She shook her head. “But I never met you before today either. I guess I should have told you not to bring anyone like that to the Zendo. And not to make noise. Now I missed practically the whole lecture.”
“You’re not saying the lecture went on?”
“Sure, why not? After you and your friend the giant were gone.”
“Why didn’t you stay?”
“Because my concentration isn’t that good,” she said, bitterly philosophical now. “If you’re really Zen you sit right through distractions, like Roshi did. And Wallace.” She rolled her eyes.
I was tempted to remind her that she’d moved to avoid being trampled, but it was just one objection among thousands.
“You don’t understand,” I said. “I didn’t bring him to the Zendo. Nobody knew I was coming there.”
“Well, I guess he followed you.” She shrugged, not wanting to argue. To her it was self-evident that the giant and I were dual phenomena. I’d caused his presence at the Zendo, was likely responsible for his very existence.

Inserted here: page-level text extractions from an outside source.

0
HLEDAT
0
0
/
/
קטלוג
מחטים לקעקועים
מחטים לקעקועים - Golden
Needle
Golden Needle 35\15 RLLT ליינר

“Listen,” id. 01C;I know Roshi’s American name. He’s not who you think he is.”
“I don’t think he’s anyone.”
“What do you mean?”
“I didn’t say, like, Roshi’s really Johnny Carson or something. I just said I didn’t know.”
“Okay, but he’s not a Zen teacher. He’s involved in a murder.”

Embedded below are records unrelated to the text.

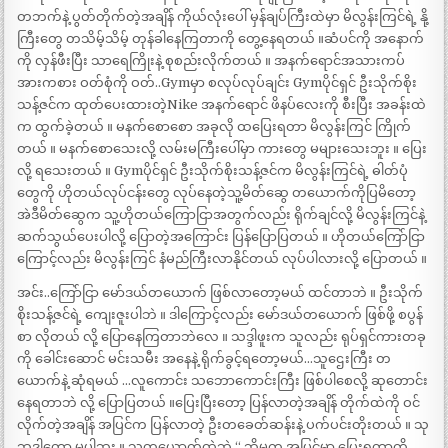
တဘက်နဲ့ ပွတ်တိုက်တဲ့အချိန် ကိုယ်လုံးပေါ် မှန်ချပ်ကြီးထဲမှာ မိလွန်းကြင်ရဲ့ နို့
ကြီးတွေ တသိမ့်သိမ့် တုန်ခါနေကြတာကို တွေ့နေရတယ် ။ဆံပင်ကို အနောက်
ကို လှန်ဖီးပြီး သာရေကြိုးနဲ့ စုစည်းလိုက်တယ် ။ အနက်ရောင်အသားကပ်
အားကစား ဝတ်စုံကို ဝတ်..Gymမှာ စလုပ်လုပ်ချင်း Gymပိုင်ရှင် ဦးသိုက်စိုး
သန့်ဇင်က ထုတ်ပေးထားတဲ့Nike အနက်ရောင် ဖိနပ်လေးကို စီးပြီး အခန်းထဲ
က ထွက်ခဲ့တယ် ။ မနက်စောစော အခုလို ထပြေးရတာ မိလွန်းကြင် ကြိုက်
တယ် ။ မနက်စောသေးလို့ လမ်းမကြီးပေါ်မှာ ကားတွေ မများသေးဘူး ။ ပြေး
လို့ ရသေးတယ် ။ Gymပိုင်ရှင် ဦးသိုက်စိုးသန့်ဇင်က မိလွန်းကြင်ရဲ့ ဓါတ်ပုံ
တွေကို ဟိုတယ်လုပ်ငန်းတွေ လုပ်နေတဲ့သူ့မိတ်ဆွေ တယောက်ကိုပြမိတော့
အဲဒီမိတ်ဆွေက သူ့ဟိုတယ်ကြောငြာအတွက်လည်း ရိုက်ချင်လို့ မိလွန်းကြင်နဲ့
ဆက်သွယ်ပေးပါလို့ ပြောတဲ့အကြောင်း ပြန်ပြောပြတယ် ။ ဟိုတယ်ကြော်ငြာ
ကြောင့်လည်း မိလွန်းကြင် နံမည်ကြီးလာနိုင်တယ် လုပ်ပါလားလို့ ပြောတယ် ။
အင်း..ကြော်ငြာ မော်ဒယ်တယောက် ဖြစ်လာတော့မယ် ထင်တာဘဲ ။ ဦးသိုက်
စိုးသန့်ဇင်ရဲ့ ကျေးဇူးပါဘဲ ။ ဒါကြောင့်လည်း မော်ဒယ်တယောက် ဖြစ်ဖို့ စပွန်
စာ လိုတယ် လို့ ပြောနေကြတာဘဲလေ ။ သဒ္ဒါဖူးက သူလည်း ရုပ်ရှင်ကားတခု
ကို ခေါင်းဆောင် မင်းသမီး အနေနဲ့ ရိုက်ခွင့်ရတော့မယ်…သူဌေးကြီး တ
ယောက်နဲ့ ဆုံရမယ် …လူကောင်း သဘောကောင်းကြီး ဖြစ်ပါစေလို့ ဆုတောင်း
နေရတာဘဲ လို့ ပြောပြတယ် ။ပြေးပြီးတော့ ပြန်လာတဲ့အချိန် တိုက်ထဲကို ဝင်
လိုက်တဲ့အချိန် အပြင်က ပြန်လာတဲ့ ဦးတခေတ်ဆန်းနဲ့ ပက်ပင်းတိုးတယ် ။ သု
ဘဒ္ဒါတော့ မပါဘူး ။ သူတယောက်ထဲဘဲ “ ဘိုမက အပြင်မှာ ပြေးရတာကို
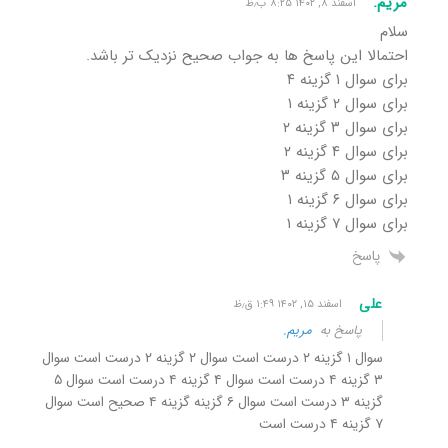
مریم.
اسفند ۸, ۱۴۰۲ ۸:۲۵ ب٫ظ
سلام
احتمالا این پاسخ ها به جواب صحیح نزدیک تر باشد.
برای سوال ۱ گزینه ۴
برای سوال ۲ گزینه ۱
برای سوال ۳ گزینه ۲
برای سوال ۴ گزینه ۲
برای سوال ۵ گزینه ۳
برای سوال ۶ گزینه ۱
برای سوال ۷ گزینه ۱
پاسخ
علی
اسفند ۱۵, ۱۴۰۲ ۱:۴۹ ق٫ظ
پاسخ به
مریم.
سوال ۱ گزینه ۲ درست است سوال ۲ گزینه ۲ درست است سوال
۳ گزینه ۴ درست است سوال ۴ گزینه ۴ درست است سوال ۵
گزینه ۳ درست است سوال ۶ گزینه گزینه ۴ صحیح است سوال
۷ گزینه ۴ درست است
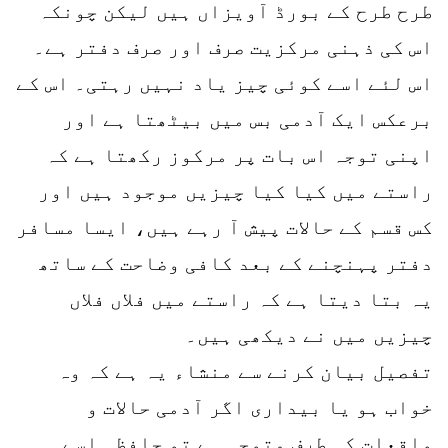
طرح طرح کے بورڈ آویزاں ہیں لیکن چونکہ
اس کی ذہنی مرکزیت صرف اور صرف دفتر ہے۔
اس لئے اسے کوئی چیز یاد نہیں رہتی۔ اس کے
برعکس ایک آدمی بس میں بیٹھتا ہے اور
اپنی توجہ اس بات پر مرکوز رکھتا ہے کہ
راستے میں کیا کیا چیزیں موجود ہیں اور
کس قسم کے حالات پیش آ رہے ہیں، ایسا مسافر
دفتر پہنچنے کے بعد کافی وضاحت کے ساتھ
یہ بتا دیتا ہے کہ راستے میں فلاں فلاں
چیزیں میں نے دیکھی ہیں۔
تفصیل بیان کرنے سے منشاء یہ ہے کہ وہ
خواب ہو یا بیداری اگر آدمی حالات و
واقعات کی طرف متوجہ ہے تو حافظہ اسے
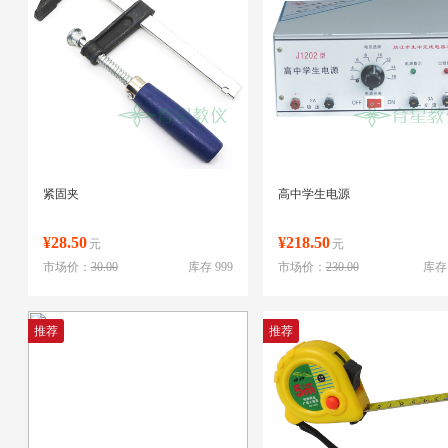
紧固夹
高中学生电源
¥28.50
¥218.50
元
元
市场价：
30.00
库存 999
市场价：
230.00
库存 
推荐
推荐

“That’s silly.” She made it sound like a virtue, as though I’d meant to entertain her. “Besides, anyone who teaches Zen is a Zen teacher, I think. Probably even if they were a murderer. Just like anyone who sits is a student. Even you.”
“What’s wrong with me?”
“Nothing’s wrong with you, at least according to a Zen outlook. That’s my whole point.”
“Taken.”
“Don’t be so sour, Lionel. I’m only joking. You sure you’re happy with that cat?”
“Doesn’t it have a name?” Feline Hitler had settled ponderously between my thighs, was purring in broken measures, and had begun to feature tiny bubbles of drool at the corners of its mouth.
“Shelf, but I never call him that.”
“Shelf?”
“I know, it’s completely stupid. I didn’t name him. I’m just catsitting.”
“So this isn’t your apartment and this isn’t your cat.”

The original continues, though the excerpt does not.